On ne sait pas assez que les plus grands talents ne font que ce qu’ils peuvent faire ; là où ils sont faibles ou ampoulés, c’est que l’inspiration n’a pu les suivre, ou plutôt qu’ils n’ont pas su la réveiller, et surtout la contenir dans de justes bornes. Au lieu de dominer leur sujet, ils ont été dominés par leur fougue ou par une certaine impuissance de châtier leurs idées. Mozart pourrait dire de lui-même, et il l’eût dit probablement en style moins ampoulé :

Je suis maître de moi, comme de l’univers.

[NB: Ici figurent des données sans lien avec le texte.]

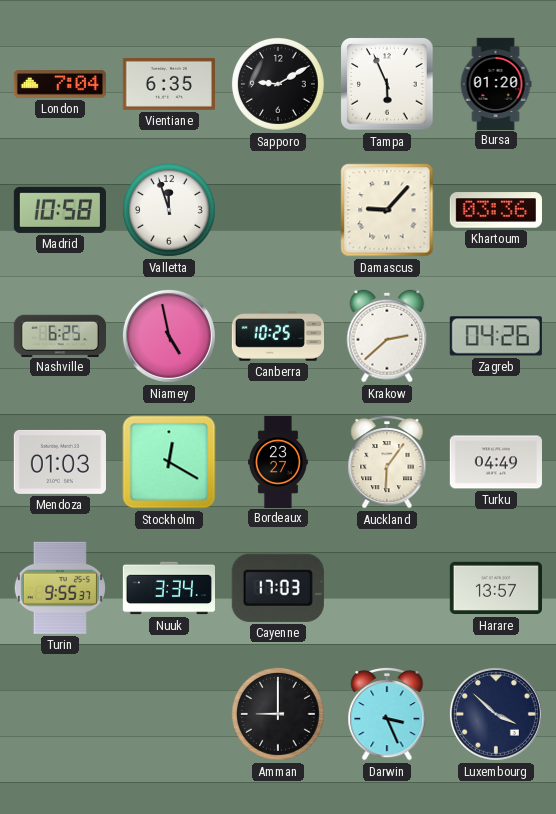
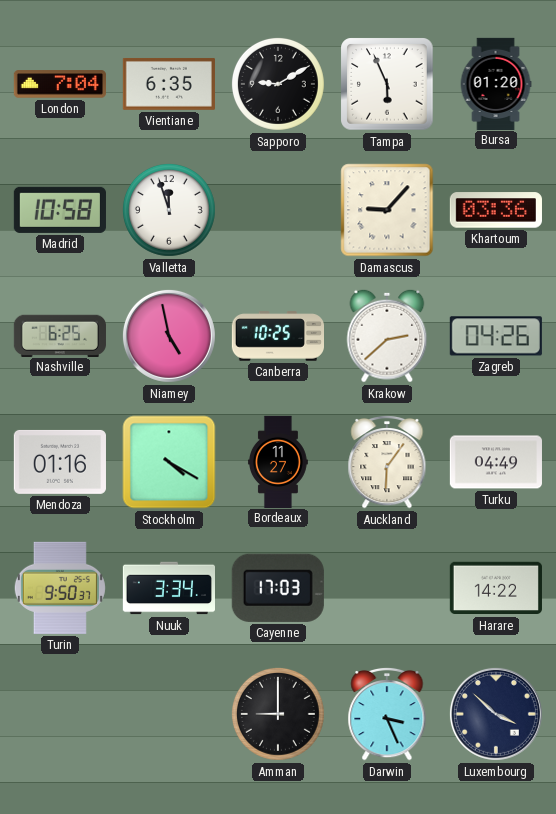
Mendoza: 01:03 -> 01:16
Stockholm: 12:20 -> 4:20
Bordeaux: 23:27 -> 11:27
Turin: 9:55 -> 9:50
Harare: 13:57 -> 14:22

Monté sur le char de son improvisation, et semblable à Apollon au plus haut de sa carrière, comme au début ou à la fin, il tient d’une main ferme les rênes de ses coursiers, et dispense partout la lumière.

Voilà ce que les Corneille, emportés par des bonds irréguliers, ne savent pas faire, de sorte qu’ils vous surprennent autant par leurs chutes soudaines que par les élans qui les font gravir de sublimes hauteurs.

Il ne faut pas avoir trop de complaisance, dans les génies singuliers, pour ce qu’on appelle leurs négligences, qu’il faut appeler plutôt leurs lacunes ; ils n’ont pu faire que ce qu’ils ont fait. Ils ont souvent dépensé beaucoup de sueurs sur des passages très faibles ou très choquants. Ce résultat ne semble point rare chez Beethoven, dont les manuscrits sont aussi raturés que ceux de l’Arioste.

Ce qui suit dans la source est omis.